In New Mexico, the Department of Game and Fish (NMDGF) currently monitors bodies of water for the presence of P. parvum and investigates the causes of its spread. Water samples are collected and examined microscopically to determine if the alga is present. Once the presence of P. parvum is confirmed, cell counts are conducted to estimate the density of algal cells in the water. Recently, a rapid test for the detection of P. parvum using a specific monoclonal antibody and solid-phase cytometry (the counting of cells) was developed by West et al. (2006). In another study, a method using real-time quantitative PCR (a molecular technique used to produce large quantities of DNA) was developed for the rapid detection and quantification of P. parvum (Galluzi et al., 2008).
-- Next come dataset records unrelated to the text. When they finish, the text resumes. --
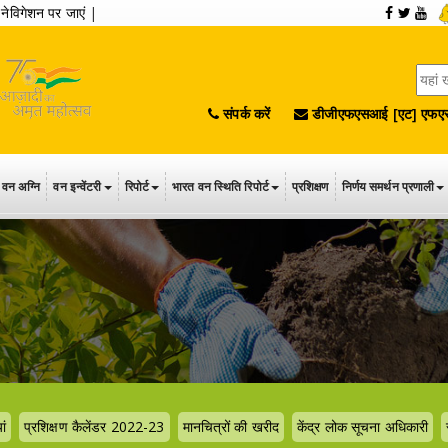
|
नेविगेशन पर जाएं
|
संपर्क करें
डीजीएफएसआई [एट] एफएस
वन अग्नि
वन इन्वेंटरी
रिपोर्ट
भारत वन स्थिति रिपोर्ट
प्रशिक्षण
निर्णय समर्थन प्रणाली
ां
प्रशिक्षण कैलेंडर 2022-23
मानचित्रों की खरीद
केंद्र लोक सूचना अधिकारी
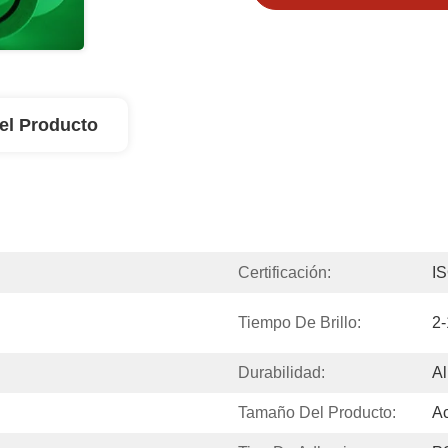
el Producto
Certificación:
I
Tiempo De Brillo:
2-
Durabilidad:
Al
Tamaño Del Producto:
Ac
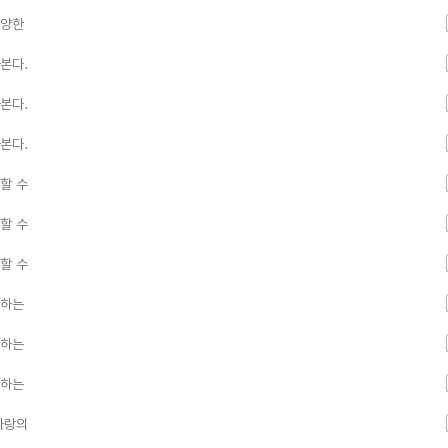
다양한
본다.
본다.
본다.
할 수
할 수
할 수
 하는
 하는
 하는
사랑의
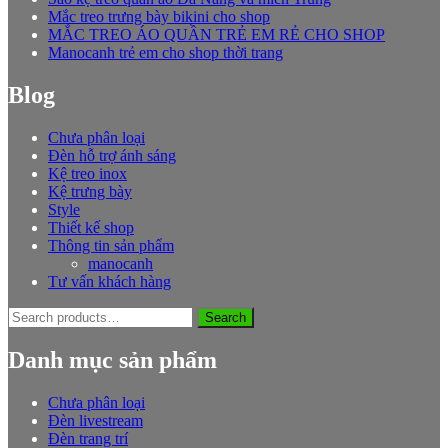
Mắc treo trưng bày bikini cho shop
MẮC TREO ÁO QUẦN TRẺ EM RẺ CHO SHOP
Manocanh trẻ em cho shop thời trang
Blog
Chưa phân loại
Đèn hỗ trợ ánh sáng
Kệ treo inox
Kệ trưng bày
Style
Thiết kế shop
Thông tin sản phẩm
manocanh
Tư vấn khách hàng
Search
Search
for:
Danh mục sản phẩm
Chưa phân loại
Đèn livestream
Đèn trang trí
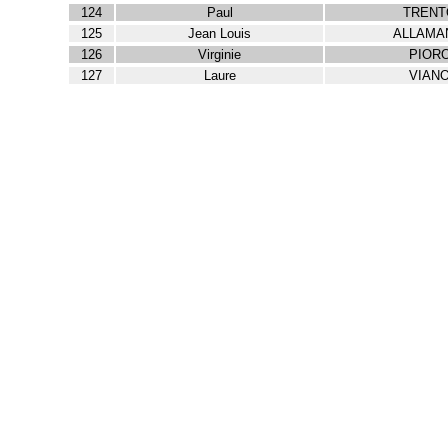
124
Paul
TRENT
125
Jean Louis
ALLAMA
126
Virginie
PIOR
127
Laure
VIAN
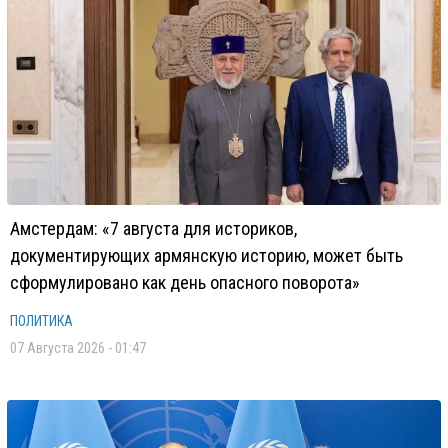
Амстердам: «7 августа для историков,
документирующих армянскую историю, может быть
сформулировано как день опасного поворота»
ПОЛИТИКА
07 Августа 2026 - 01:47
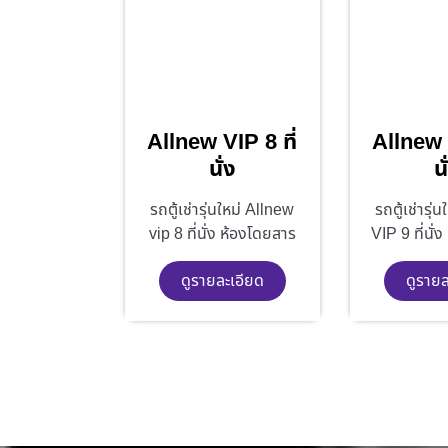
Allnew VIP 8 ที่
Allnew V
นั่ง
นั
รถตู้เช่ารุ่นใหม่ Allnew
รถตู้เช่ารุ่
vip 8 ที่นั่ง ห้องโดยสาร
VIP 9 ที่นั่
ดูรายละเอียด
ดูรายล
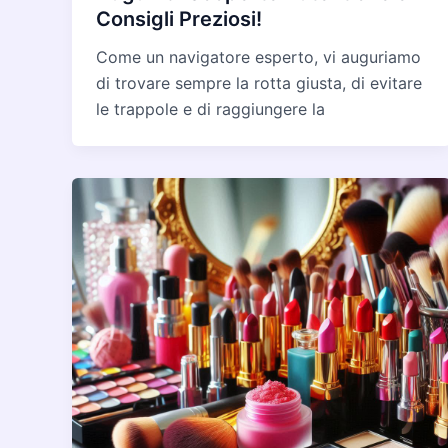
Consigli Preziosi!
Come un navigatore esperto, vi auguriamo
di trovare sempre la rotta giusta, di evitare
le trappole e di raggiungere la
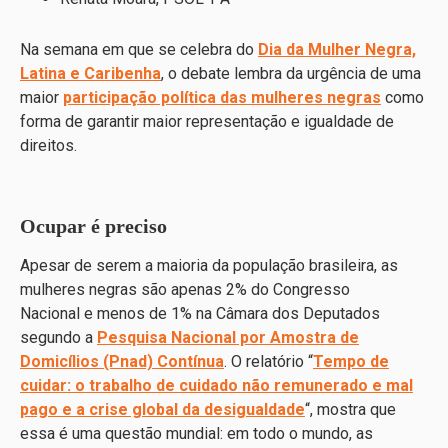
Na semana em que se celebra do
Dia da Mulher Negra,
Latina e Caribenha
, o debate lembra da urgência de uma
maior
participação política das mulheres negras
como
forma de garantir maior representação e igualdade de
direitos.
Ocupar é preciso
Apesar de serem a maioria da população brasileira, as
mulheres negras são apenas 2% do Congresso
Nacional e menos de 1% na Câmara dos Deputados
segundo a
Pesquisa Nacional por Amostra de
Domicílios (Pnad) Contínua
. O relatório “
Tempo de
cuidar: o trabalho de cuidado não remunerado e mal
pago e a crise global da desigualdade
“, mostra que
essa é uma questão mundial: em todo o mundo, as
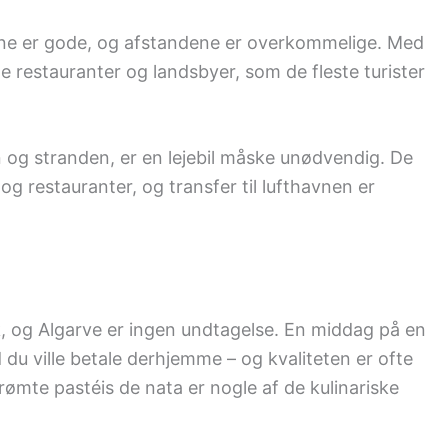
ejene er gode, og afstandene er overkommelige. Med
le restauranter og landsbyer, som de fleste turister
 og stranden, er en lejebil måske unødvendig. De
 og restauranter, og transfer til lufthavnen er
k, og Algarve er ingen undtagelse. En middag på en
 du ville betale derhjemme – og kvaliteten er ofte
berømte pastéis de nata er nogle af de kulinariske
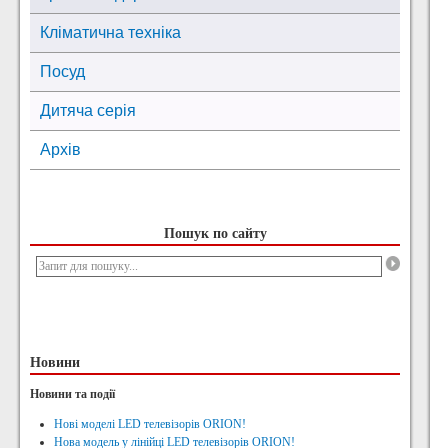
Кліматична техніка
Посуд
Дитяча серія
Архів
Пошук по сайту
Новини
Новини та події
Нові моделі LED телевізорів ORION!
Нова модель у лінійці LED телевізорів ORION!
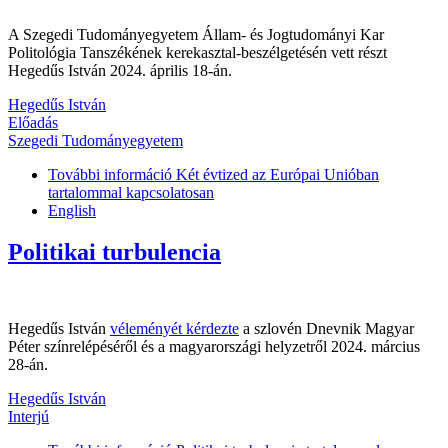
A Szegedi Tudományegyetem Állam- és Jogtudományi Kar
Politológia Tanszékének kerekasztal-beszélgetésén vett részt
Hegedűs István 2024. április 18-án.
Hegedűs István
Előadás
Szegedi Tudományegyetem
További információ
Két évtized az Európai Unióban
tartalommal kapcsolatosan
English
Politikai turbulencia
Hegedűs István
véleményét kérdezte
a szlovén Dnevnik Magyar
Péter színrelépéséről és a magyarországi helyzetről 2024. március
28-án.
Hegedűs István
Interjú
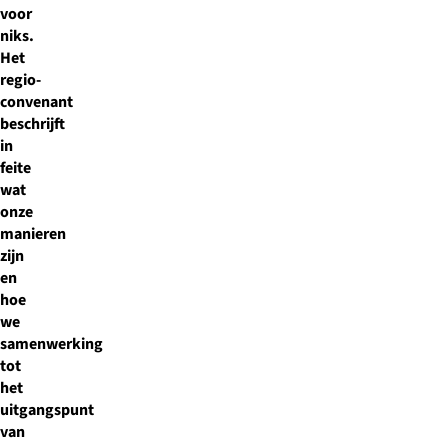
voor
niks.
Het
regio-
convenant
beschrijft
in
feite
wat
onze
manieren
zijn
en
hoe
we
samenwerking
tot
het
uitgangspunt
van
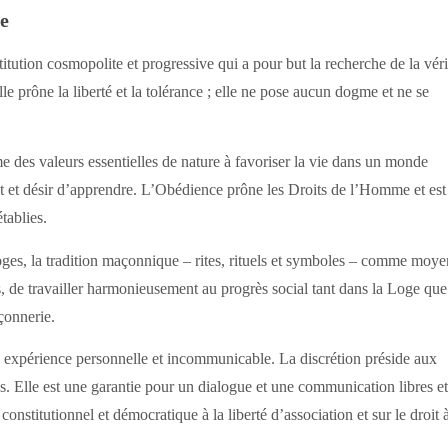
e
ution cosmopolite et progressive qui a pour but la recherche de la véri
e prône la liberté et la tolérance ; elle ne pose aucun dogme et ne se
mme des valeurs essentielles de nature à favoriser la vie dans un monde
t et désir d’apprendre. L’Obédience prône les Droits de l’Homme et est
tablies.
es, la tradition maçonnique – rites, rituels et symboles – comme moye
s, de travailler harmonieusement au progrès social tant dans la Loge que
çonnerie.
ne expérience personnelle et incommunicable. La discrétion préside aux
s. Elle est une garantie pour un dialogue et une communication libres et
 constitutionnel et démocratique à la liberté d’association et sur le droit à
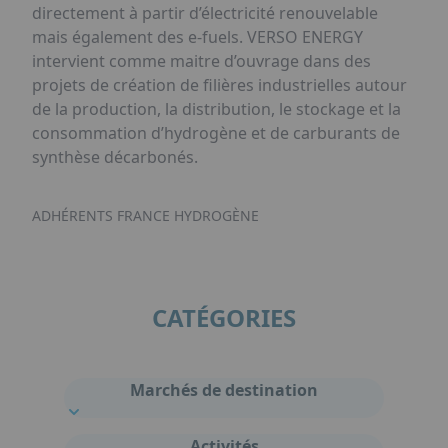
directement à partir d’électricité renouvelable
mais également des e-fuels. VERSO ENERGY
intervient comme maitre d’ouvrage dans des
projets de création de filières industrielles autour
de la production, la distribution, le stockage et la
consommation d’hydrogène et de carburants de
synthèse décarbonés.
ADHÉRENTS FRANCE HYDROGÈNE
CATÉGORIES
Marchés de destination
Activités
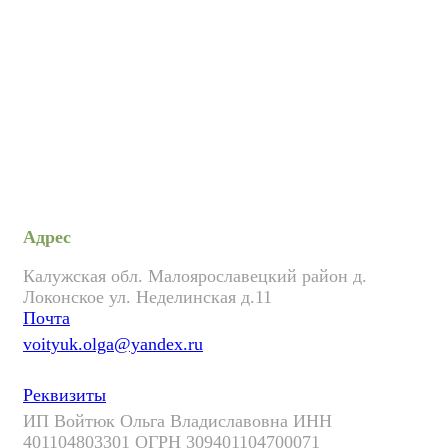
Адрес
Калужская обл. Малоярославецкий район д.
Локонское ул. Неделинская д.11
Почта
voityuk.olga@yandex.ru
Реквизиты
ИП Войтюк Ольга Владиславовна ИНН
401104803301 ОГРН 309401104700071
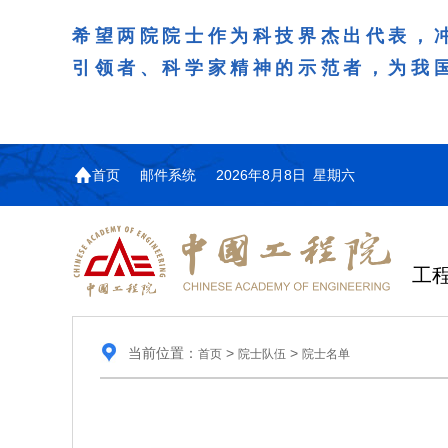
希望两院院士作为科技界杰出代表，
引领者、科学家精神的示范者，为我
首页
邮件系统
2026年8月8日 星期六
工
当前位置：
>
>
首页
院士队伍
院士名单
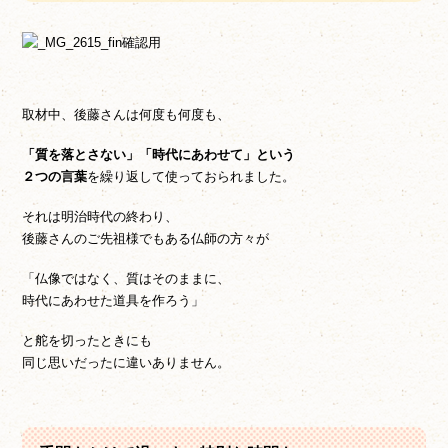
取材中、後藤さんは何度も何度も、
「質を落とさない」「時代にあわせて」という
２つの言葉
を繰り返して使っておられました。
それは明治時代の終わり、
後藤さんのご先祖様でもある仏師の方々が
「仏像ではなく、質はそのままに、
時代にあわせた道具を作ろう」
と舵を切ったときにも
同じ思いだったに違いありません。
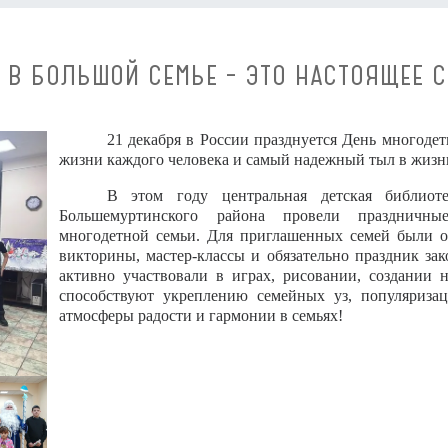
 В БОЛЬШОЙ СЕМЬЕ – ЭТО НАСТОЯЩЕЕ С
21 декабря в России празднуется День многоде
жизни каждого человека и самый надежный тыл в жизн
В этом году центральная детская библиот
Большемуртинского района провели праздничн
многодетной семьи. Для приглашенных семей были о
викторины, мастер-классы и обязательно праздник за
активно участвовали в играх, рисовании, создании 
способствуют укреплению семейных уз, популяриза
атмосферы радости и гармонии в семьях!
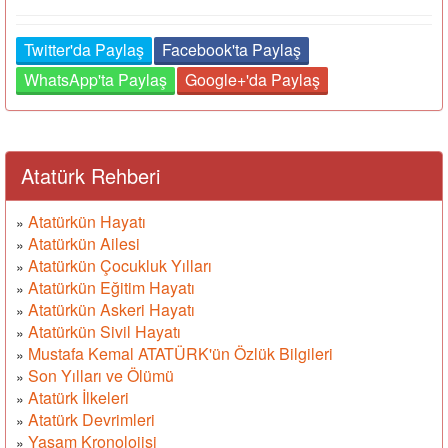
Twitter'da Paylaş
Facebook'ta Paylaş
WhatsApp'ta Paylaş
Google+'da Paylaş
Atatürk Rehberi
Atatürkün Hayatı
»
Atatürkün Ailesi
»
Atatürkün Çocukluk Yılları
»
Atatürkün Eğitim Hayatı
»
Atatürkün Askeri Hayatı
»
Atatürkün Sivil Hayatı
»
Mustafa Kemal ATATÜRK'ün Özlük Bilgileri
»
Son Yılları ve Ölümü
»
Atatürk İlkeleri
»
Atatürk Devrimleri
»
Yaşam Kronolojisi
»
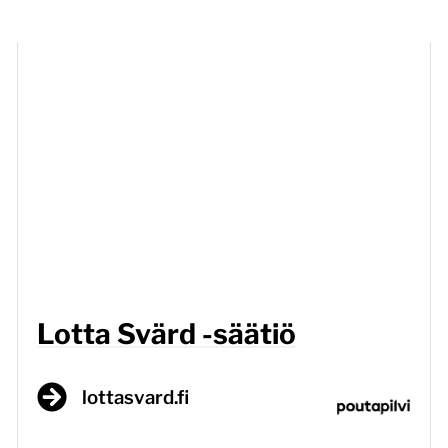
Lotta Svärd -säätiö
lottasvard.fi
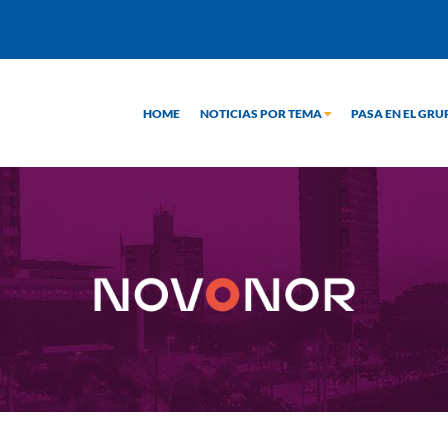
HOME
NOTICIAS POR TEMA
PASA EN EL GR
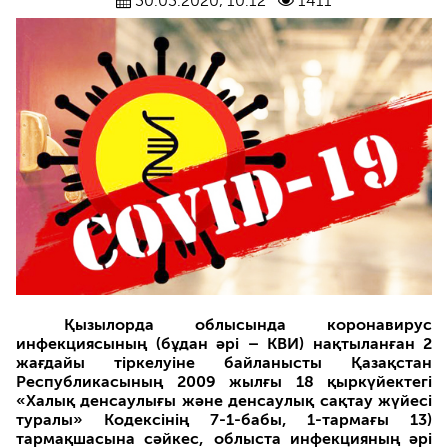
30.03.2020, 10:12
1411
Қызылорда облысында коронавирус
инфекциясының (бұдан әрі – КВИ) нақтыланған 2
жағдайы тіркелуіне байланысты Қазақстан
Республикасының 2009 жылғы 18 қыркүйектегі
«Халық денсаулығы және денсаулық сақтау жүйесі
туралы» Кодексінің 7-1-бабы, 1-тармағы 13)
тармақшасына сәйкес, облыста инфекцияның әрі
Estimating Toxicity of Golden Algae

The presence of golden algae does not necessarily mean toxins will be produced. To test for the presence of toxins and estimate toxicity, a bioassay (a test to measure biological activity or potency of a substance) can be used (Ulitzer and Shilo, 1964). This test can identify waters that have high enough concentrations of the toxin to pose a risk to fish, and can help to decide if treatments are warranted. The bioassay involves exposing test fish to various dilutions of the water in question amended with a chemical solution known as a cofactor. This cofactor enhances the potency of the ichthyotoxin, which enables the detection of sub-lethal levels of the toxin. The bioassay currently used by Texas Parks and Wildlife Department (TPWD) has been adapted from the Israeli test, and the methods can be found in Appendix B at the following link:


Management guidelines and treatments for controlling golden algae in ponds and small reservoirs are covered in detail by the TPWD (Sager et al., 2007). In aquaculture pond facilities, P. parvum blooms are currently controlled primarily by the addition of chemicals possessing algicidal properties. These include ammonium sulfate (Barkoh et al., 2003) or copper-based algaecides to reduce population densities, and potassium permanganate to reduce toxicity (Dorzab and Barkoh, 2005; Barkoh et al., 2010). Adding nutrients has also been shown to suppress population growth and production of toxins in aquaculture ponds (Kurten et al., 2010). However, all these approaches have some drawbacks. The concentrations of ammonium sulfate required to control P. parvum may produce concentrations of un-ionized ammonia that can be toxic to some fish (Barkoh et al., 2003, 2004). Copper sulfate is effective in reducing the number of algal cells, but has no effect on their toxicity (Sager et al., 2007) and may kill desirable algae along with the golden algae, as well as large numbers of invertebrate food organisms such as rotifers and cladocerans (Boyd, 1990). Excessive additions of nutrients can lead to pH and dissolved oxygen problems. In addition to using ammonium sulfate and copper sulfate to control P. parvum, Chinese carp breeders have used suspended solids (mud), the addition of fertilizer (manure), and reduced salinity with varying degrees of success (Guo et al., 1996). Ultraviolet light and ozonation have been successfully used to control P. parvum in small volumes of water, but these treatments may not be feasible for ponds and reservoirs due to the cost and required equipment (Sager et al., 2007).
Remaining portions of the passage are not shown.